问题
I have implemented a neural network (using CUDA) with 2 layers. (2 Neurons per layer). I'm trying to make it learn 2 simple quadratic polynomial functions using backpropagation.
But instead of converging, the it is diverging (the output is becoming infinity)
Here are some more details about what I've tried:
- I had set the initial weights to 0, but since it was diverging I have randomized the initial weights
- I read that a neural network might diverge if the learning rate is too high so I reduced the learning rate to 0.000001
- The two functions I am trying to get it to add are:
3 * i + 7 * j+9andj*j + i*i + 24(I am giving the layeriandjas input) - I had implemented it as a single layer previously and that could approximate the polynomial functions better
- I am thinking of implementing momentum in this network but I'm not sure it would help it learn
- I am using a linear (as in no) activation function
- There is oscillation in the beginning but the output starts diverging the moment any of weights become greater than 1
I have checked and rechecked my code but there doesn't seem to be any kind of issue with it.

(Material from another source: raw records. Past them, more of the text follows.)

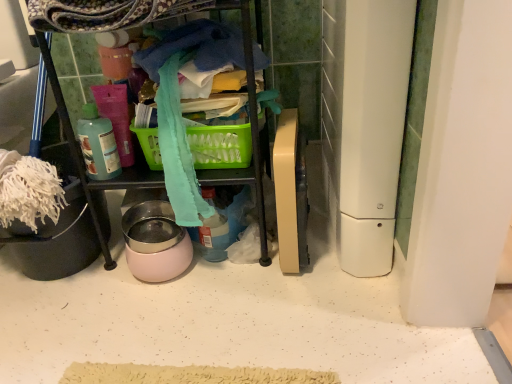 Question: Is translucent plastic bottle at upper left further to camera compared to green plastic picnic basket at center?

Choices:
 (A) yes
 (B) no

Answer: (B)

Question: Is translucent plastic bottle at upper left to the right of green plastic picnic basket at center from the viewer's perspective?

Choices:
 (A) yes
 (B) no

Answer: (B)

Question: From a real-world perspective, is translucent plastic bottle at upper left located higher than green plastic picnic basket at center?

Choices:
 (A) yes
 (B) no

Answer: (A)

Question: From the image's perspective, is translucent plastic bottle at upper left over green plastic picnic basket at center?

Choices:
 (A) yes
 (B) no

Answer: (B)

Question: Is translucent plastic bottle at upper left at the left side of green plastic picnic basket at center?

Choices:
 (A) yes
 (B) no

Answer: (A)

Question: Does translucent plastic bottle at upper left lie in front of green plastic picnic basket at center?

Choices:
 (A) no
 (B) yes

Answer: (B)

Question: Is translucent plastic bottle at upper left outside white plastic appliance at right, the 2th appliance from the left?

Choices:
 (A) no
 (B) yes

Answer: (B)

Question: Are translucent plastic bottle at upper left and white plastic appliance at right, the 2th appliance from the left, far apart?

Choices:
 (A) yes
 (B) no

Answer: (B)

Question: Considering the relative positions of translucent plastic bottle at upper left and white plastic appliance at right, the 2th appliance from the left, in the image provided, is translucent plastic bottle at upper left behind white plastic appliance at right, the 2th appliance from the left,?

Choices:
 (A) no
 (B) yes

Answer: (B)

Question: Is translucent plastic bottle at upper left to the left of white plastic appliance at right, the 2th appliance from the left, from the viewer's perspective?

Choices:
 (A) no
 (B) yes

Answer: (B)

Question: Does translucent plastic bottle at upper left have a larger size compared to white plastic appliance at right, the 2th appliance from the left?

Choices:
 (A) no
 (B) yes

Answer: (A)

Question: Does translucent plastic bottle at upper left have a greater height compared to white plastic appliance at right, the 1th appliance when ordered from right to left?

Choices:
 (A) no
 (B) yes

Answer: (A)

Question: Is white plastic appliance at right, the 1th appliance when ordered from right to left, shorter than pink glossy bowl at center, the first appliance when ordered from left to right?

Choices:
 (A) yes
 (B) no

Answer: (B) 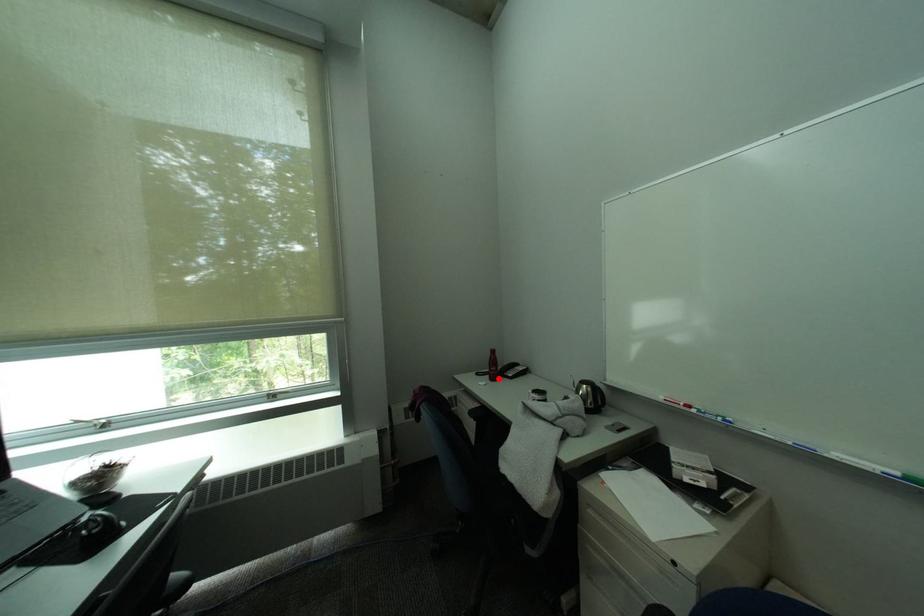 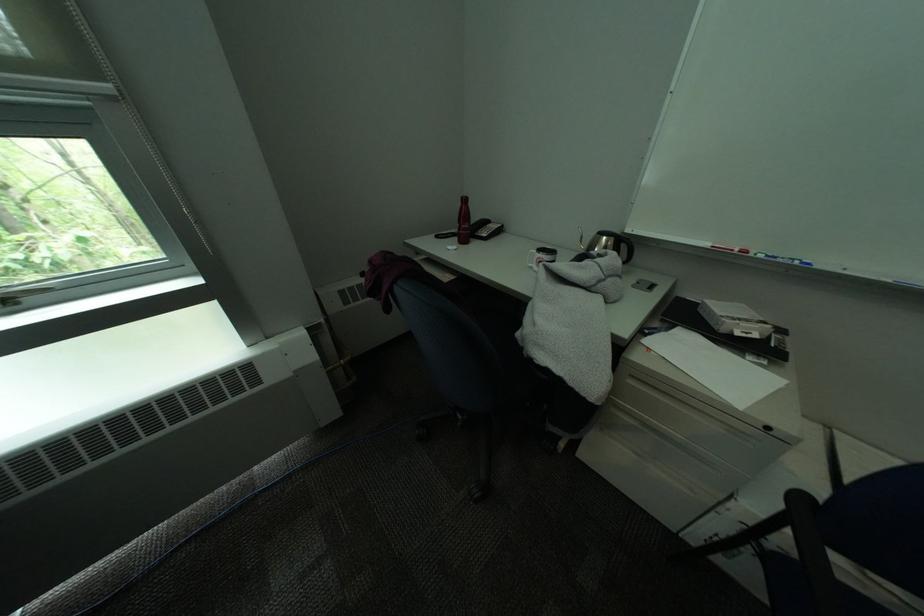 Find the pixel in the second image that matches the highlighted location in the first image.

(466, 241) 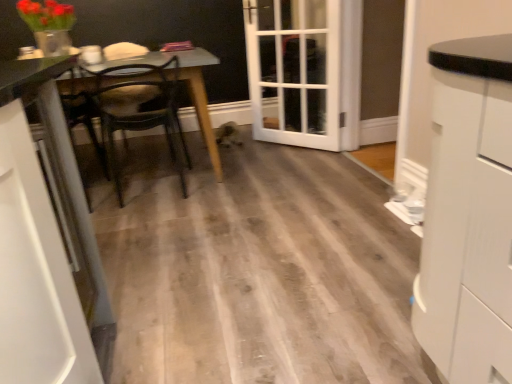 At what (x,y) coordinates should I click in order to perform the action: click on unoccupied space behind white glossy cabinet at left, which ranks as the second cabinetry in right-to-left order. Please return your answer as a coordinate pair (x, y). Image resolution: width=512 pixels, height=384 pixels. Looking at the image, I should click on (138, 306). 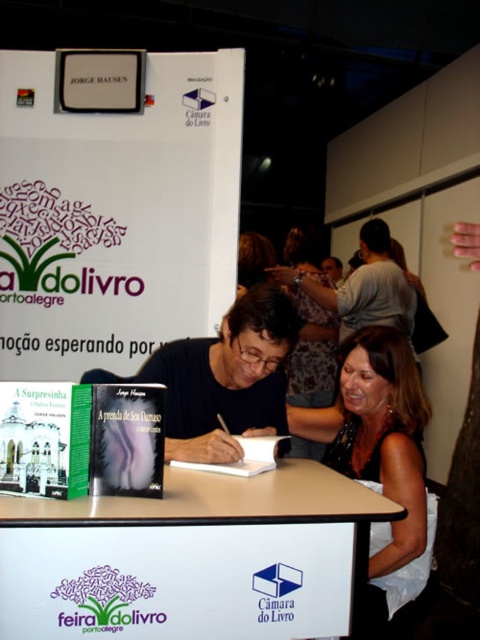 Question: Among these points, which one is nearest to the camera?

Choices:
 (A) [x=165, y=260]
 (B) [x=420, y=497]

Answer: (B)

Question: Can you confirm if white wood table at center is positioned above matte black dress at center?

Choices:
 (A) no
 (B) yes

Answer: (A)

Question: Which object is positioned closest to the matte black dress at center?

Choices:
 (A) white paperboard at upper center
 (B) white wood table at center

Answer: (B)

Question: Estimate the real-world distances between objects in this image. Which object is farther from the white paperboard at upper center?

Choices:
 (A) white wood table at center
 (B) matte black dress at center

Answer: (A)

Question: Can you confirm if white wood table at center is wider than matte black dress at center?

Choices:
 (A) yes
 (B) no

Answer: (A)

Question: Can you confirm if white paperboard at upper center is wider than white wood table at center?

Choices:
 (A) yes
 (B) no

Answer: (A) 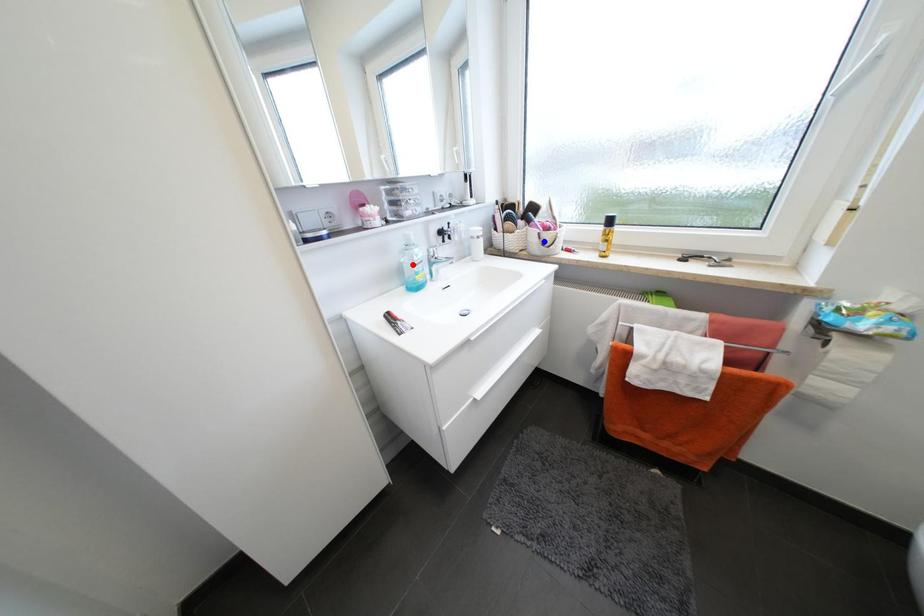 Question: In the image, two points are highlighted. Which point is nearer to the camera? Reply with the corresponding letter.

Choices:
 (A) blue point
 (B) red point

Answer: (B) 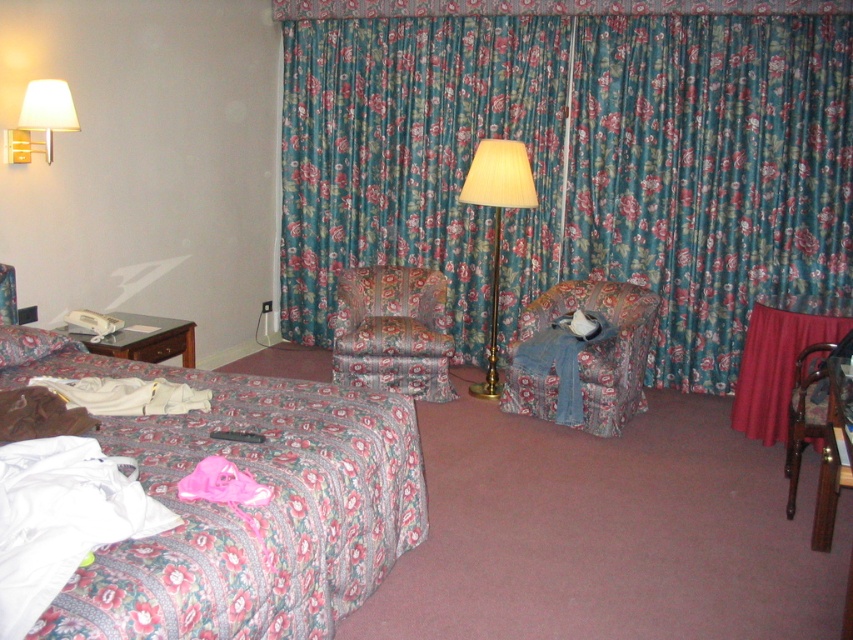 Consider the image. How far apart are floral fabric armchair at center and ivory fabric lamp at center?

The distance of floral fabric armchair at center from ivory fabric lamp at center is 23.09 inches.

This screenshot has width=853, height=640. What are the coordinates of `floral fabric armchair at center` in the screenshot? It's located at (393, 332).

This screenshot has height=640, width=853. Find the location of `floral fabric armchair at center`. floral fabric armchair at center is located at coordinates (393, 332).

At what (x,y) coordinates should I click in order to perform the action: click on floral fabric chair at center. Please return your answer as a coordinate pair (x, y). Looking at the image, I should click on (602, 346).

What do you see at coordinates (602, 346) in the screenshot? This screenshot has width=853, height=640. I see `floral fabric chair at center` at bounding box center [602, 346].

The width and height of the screenshot is (853, 640). Find the location of `floral fabric chair at center`. floral fabric chair at center is located at coordinates (602, 346).

Between ivory fabric lamp at center and white soft pillow at lower left, which one appears on the left side from the viewer's perspective?

white soft pillow at lower left is more to the left.

Is ivory fabric lamp at center bigger than white soft pillow at lower left?

Indeed, ivory fabric lamp at center has a larger size compared to white soft pillow at lower left.

Where is `ivory fabric lamp at center`? The image size is (853, 640). ivory fabric lamp at center is located at coordinates pyautogui.click(x=497, y=220). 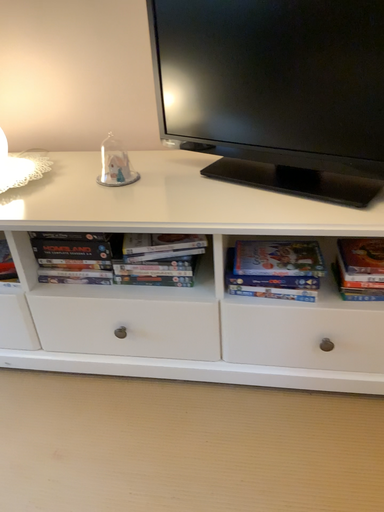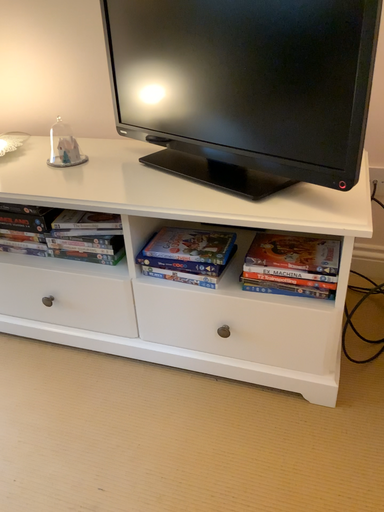 Question: Which way did the camera rotate in the video?

Choices:
 (A) rotated left
 (B) rotated right

Answer: (A) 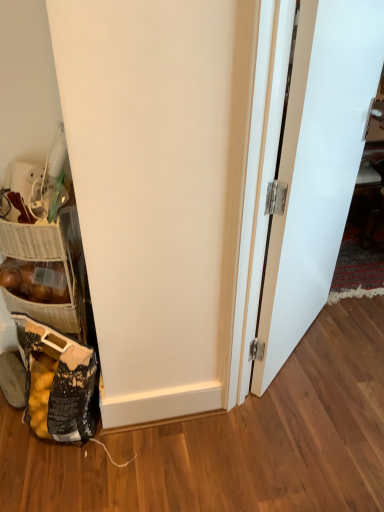 I want to click on vacant space in front of white matte door at right, so click(326, 396). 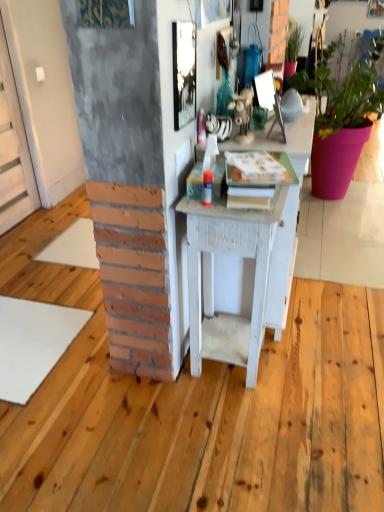 Question: In terms of height, does matte pink pot at right, positioned as the 2th houseplant in left-to-right order, look taller or shorter compared to green matte plant at upper right, the 2th houseplant positioned from the right?

Choices:
 (A) tall
 (B) short

Answer: (A)

Question: From a real-world perspective, is matte pink pot at right, placed as the first houseplant when sorted from right to left, positioned above or below green matte plant at upper right, which appears as the 1th houseplant when viewed from the left?

Choices:
 (A) below
 (B) above

Answer: (A)

Question: Which object is the closest to the matte pink pot at right, positioned as the 2th houseplant in left-to-right order?

Choices:
 (A) white painted wood desk at center
 (B) metallic reflective mirror at upper center, marked as the second picture frame in a front-to-back arrangement
 (C) green matte plant at upper right, which appears as the 1th houseplant when viewed from the left
 (D) metallic textured picture frame at upper center, the 2th picture frame positioned from the right

Answer: (C)

Question: Which of these objects is positioned closest to the matte pink pot at right, positioned as the 2th houseplant in left-to-right order?

Choices:
 (A) white painted wood desk at center
 (B) green matte plant at upper right, which appears as the 1th houseplant when viewed from the left
 (C) metallic textured picture frame at upper center, which is counted as the 2th picture frame, starting from the back
 (D) metallic reflective mirror at upper center, which is the 2th picture frame in left-to-right order

Answer: (B) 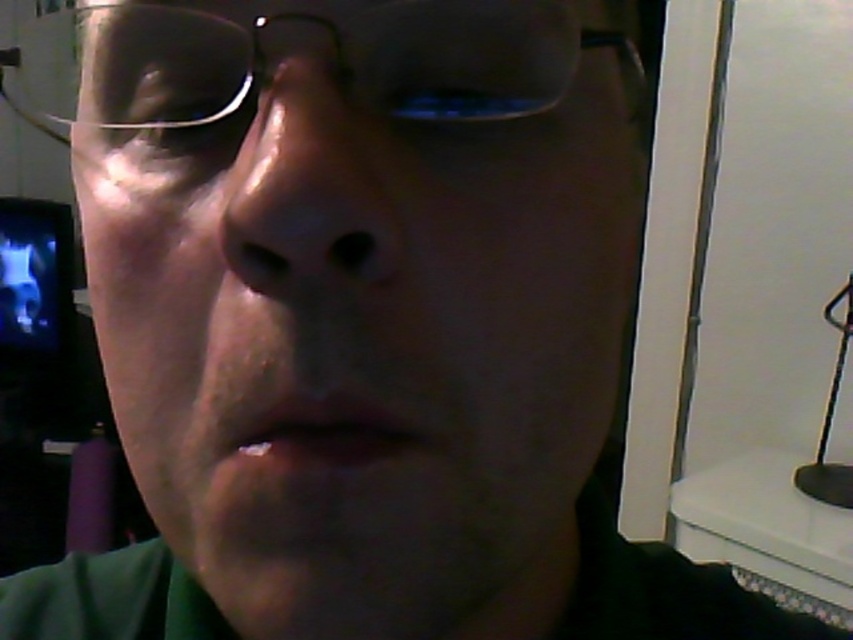 Question: Can you confirm if green matte face at center is positioned above smooth skin nose at center?

Choices:
 (A) yes
 (B) no

Answer: (B)

Question: Which point is closer to the camera?

Choices:
 (A) green matte face at center
 (B) clear plastic glasses at upper center

Answer: (A)

Question: Which point is farther from the camera taking this photo?

Choices:
 (A) (503, 81)
 (B) (596, 138)
 (C) (294, 300)

Answer: (B)

Question: Does green matte face at center appear over clear plastic glasses at upper center?

Choices:
 (A) yes
 (B) no

Answer: (B)

Question: Can you confirm if clear plastic glasses at upper center is thinner than smooth skin nose at center?

Choices:
 (A) no
 (B) yes

Answer: (A)

Question: Which point is closer to the camera?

So here's my question: what is going wrong here?
Any pointer will be appreciated.
回答1:
If the problem you are trying to solve is of classification type, try 3 layer network (3 is enough accordingly to Kolmogorov) Connections from inputs A and B to hidden node C (C = A*wa + B*wb) represent a line in AB space. That line divides correct and incorrect half-spaces. The connections from hidden layer to ouput, put hidden layer values in correlation with each other giving you the desired output.
Depending on your data, error function may look like a hair comb, so implementing momentum should help. Keeping learning rate at 1 proved optimum for me.
Your training sessions will get stuck in local minima every once in a while, so network training will consist of a few subsequent sessions. If session exceeds max iterations or amplitude is too high, or error is obviously high - the session has failed, start another.
At the beginning of each, reinitialize your weights with random (-0.5 - +0.5) values.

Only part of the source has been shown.